Log aggregation for Docker containers in Mesos / Marathon cluster

Renat Zubairov integration best practices

Docker containers

This article will describe several alternatives for gathering Docker containers logs in the distributed environment of Apache Marathon / Mesos cluster, like Syslog, Container linking, Docker REST API, embedded logging piping stdout/stderr and Mesos APIs for that. We’ll go through a problem statement, different alternatives and describe the challenges related to each of them.

tl;dr: Docker REST API combined with intelligent ‘docker inspect’ hooks do a great job.

Background

At elastic.io we are building an integration platform for developers, with the best possible environment to code, test and run integration jobs or flows. Integration flow is a sequence of integration components that are connected to each other. Each integration component is an individual process running in a Docker containers that communicates via persistent RabbitMQ queue with the next component. We provide tooling and monitoring on top of that, and showing logs of integration components is an important part of it.

A logging problem in Docker containers

We have a large number of Docker containers and we need to aggregate logs from it so that we could show it to the users. Docker containers are running inside an Apache Mesos and scheduled with Mesosphere Marathon on varying number of Mesos Slaves.
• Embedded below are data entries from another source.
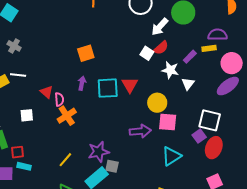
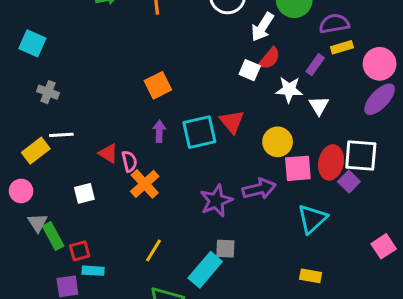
purple semicircle: (218, 35) -> (334, 24), moved
red ellipse: (214, 148) -> (331, 162), moved
purple star: (99, 152) -> (216, 201), moved

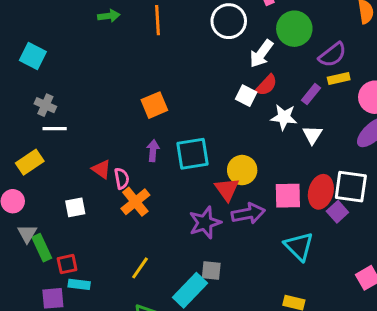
purple semicircle: (334, 24) -> (332, 55), turned 148
red triangle: (232, 122) -> (227, 189), moved
white line: (61, 135) -> (55, 129), moved
yellow circle: (278, 142) -> (242, 170), moved
cyan triangle: (312, 219) -> (299, 246), turned -36

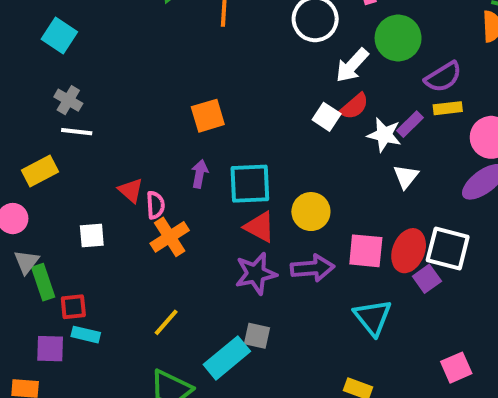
white star: (284, 117) -> (384, 135), moved
red triangle: (227, 189) -> (260, 227), moved, turned -32

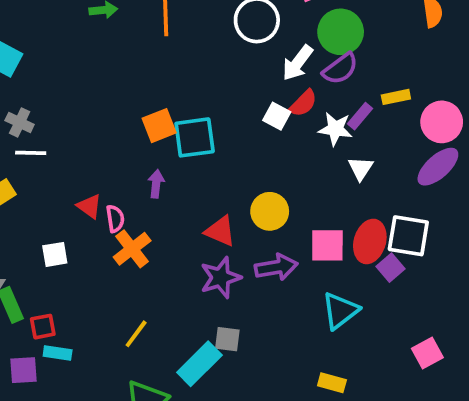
purple semicircle: (443, 77) -> (340, 69), moved
cyan square: (250, 184) -> (195, 137), moved
cyan triangle: (373, 317) -> (340, 311), turned 36

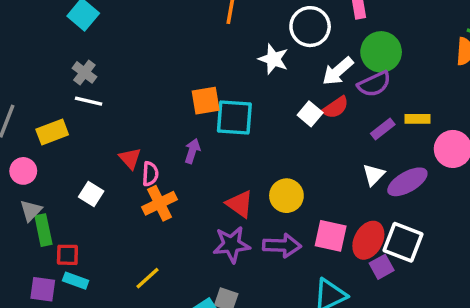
white star: (335, 129) -> (273, 59), moved
purple ellipse: (438, 167) -> (407, 182), moved
white square: (55, 254) -> (91, 194), turned 30

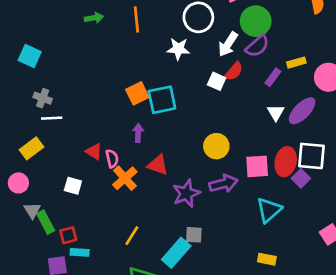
red triangle: (240, 204) -> (158, 165), moved

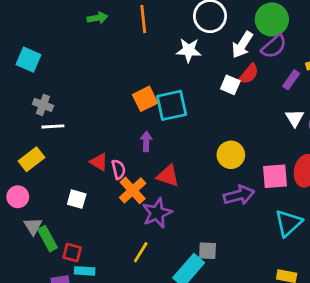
purple star: (186, 193) -> (157, 213), moved
red square: (68, 235) -> (72, 253), turned 30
Our goal is to support all programming languages (that are running inside Docker containers) so we can’t really impose any specific logging framework, therefore our options are limited to grabbing STDOUT and STDERR and pushing it to persistent storage e.g. S3. Which is by the way not too far away from the 12 Factor Apps logging concept that actually proves our point here.

Another requirements for the solution is that we have to encrypt the log output. Security is very important part of what we do, and log output may contain sensitive information so we treat logs just like user data – logs have to be encrypted with tenant-specific key.

Implementation alternatives

After some googling we identified following alternatives:

  • Alternative A: Mounted volume – Store container logs on the mounted volume and pick it up from there
  • Alternative B: Syslog – Aggregate logs within a container and push them somewhere over the network, e.g. via syslog
  • Alternative C: Docker API – Use a Docker REST or CLI API and attach to each container after start

Alternative A: Mounted volume

It’s a great solution if we package existing applications, just mount /var/logs to outside of the container and use other tools like logstash to collect them. So first advantage is simplicity.

However there are following disadvantages:

  • We don’t know what applications will be run inside our Docker containers, assuming that logging will be pushed to the filesystem
  • Enforcing that logging will be done to a file is also against 12 Factor Apps logging concept.
  • As we are working inside a Mesos/Marathon cluster we would have make sure log-collector agents will be active on all Mesos slaves
  • Disc capacity – partially solved via Mesos sandbox but when mounting to outside volume will become a problem again.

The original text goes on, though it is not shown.